In the Circular Food Innovation Lab (CFIL), we are largely using the prototyping process to experiment with potential solutions related to preventing wasted food and building equitable circular futures for Vancouver’s food system. So far this is the deepest we’ve gone into prototyping at the Solutions Lab, and there have been a lot of learnings along the way about what is actually a prototype, and in what ways are they useful.

What is a prototype?

A prototype is a tangible or experiential representation of an idea. It took me a long time to really understand what that means in practice, as the tools I was more familiar with were in many ways pre-prototyping tools, well suited for concept development and sketching. Whereas a concept sketch might illustrate some key aspects of the idea and how it could work, a prototype is a manifestation of a part of the concept that users can actually experience. Two guiding questions that have helped me in discerning whether or not we have a prototype are: What are users interacting with? How are we making the concept real for them?

Prototyping in complex challenge spaces

The act of prototyping seems more graspable when it’s in the context of product, service or interaction design. Learning how to prototype in this complex systemic space, and to prototype policies, frameworks, collaborations, enacting new paradigms, etc. requires a different way of thinking about how to make these testable, experiential things than many designers and others know how to do. As we navigate a lot of ambiguity and confusion around how to prototype for systemic interventions, we’re learning that there are a few different functions that prototyping serves when applying it to transformative public sector innovation. Below are four practices that have emerged as we prototype in CFIL.

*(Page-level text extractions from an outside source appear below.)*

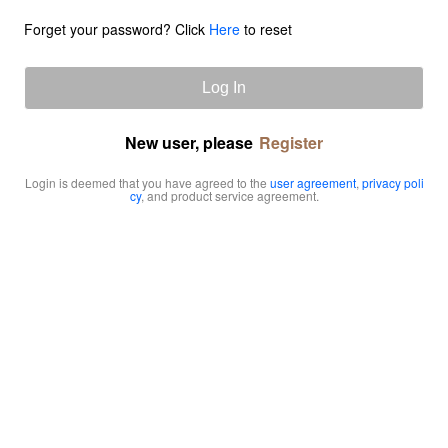
Forget your password? Click
Here
to reset
Log In
New user, please
Register
Login is deemed that you have agreed to the
user agreement
,
privacy poli
cy
, and product service agreement.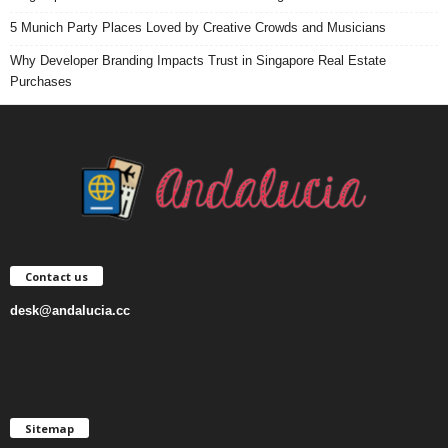
5 Munich Party Places Loved by Creative Crowds and Musicians
Why Developer Branding Impacts Trust in Singapore Real Estate
Purchases
Contact us
desk@andalucia.cc
Sitemap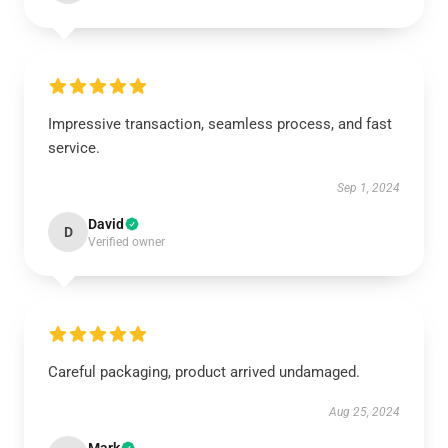
Impressive transaction, seamless process, and fast
service.
Sep 1, 2024
David
D
Verified owner
Careful packaging, product arrived undamaged.
Aug 25, 2024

Prototyping as solutions rehearsal

Bridging from design approaches, this function of prototyping is perhaps more familiar to many readers. Building on the definition above, practicing prototyping looks like building low-resource “mock-ups” of potential solutions and testing them with users to answer early questions about whether or not this idea is promising, and what kinds of roles or interactions might be involved in this solution if it were scaled. For civil servants who largely draw on typical project management tools, policy analysis and planning processes, practicing experimentation can be a highly useful tool for identifying early on important considerations for a conceived solution (and in some cases revealing that it is not at all a direction we should be pursuing). Prototyping gives us permission to try, learn and fail before we’ve poured all our resources into a solution.

Prototyping as systemic teacher

The less anticipated role of prototyping that has emerged in this lab is learning more about the system and the users. Since we are co-designing with business collaborators in the food sector, we have to make sure that the prototype itself is something that is feasible, interesting, and appropriate for business collaborators to interact with. We have built many prototypes that take a long time, and sometimes never get to be tested owing to particular lines of approval needed, managers/staff not having time for them, etc. In this way the prototypes are revealing to us where there are stuck points in the system, and what might need to be confronted in order for this concept to even be testable. Regardless of whether or not the prototype actually gets tested, they are highlighting different mindsets, systems and structures, and behavioral patterns at play. In this way prototyping serves to continuously challenge assumptions that we’re making about how solutions “ought to” work, and shows us how deeply entangled certain aspects of the challenge are that it becomes less and less possible to focus on one singular facet of the challenge without also needing to address others.

Prototyping as action enabler

When confronting a complex challenge, it’s easy to stay stuck in the thinking and analytical space about why things are stuck. In many ways, those working in the public sector are trained to analyze a problem and less versed in how to actually do something about it. Since prototyping is hands-on and requires experiential and embodied actions from those involved in testing, it can be a useful way to shift from thinking into doing. This serves to deepen people’s accountabilities for doing something about a problem.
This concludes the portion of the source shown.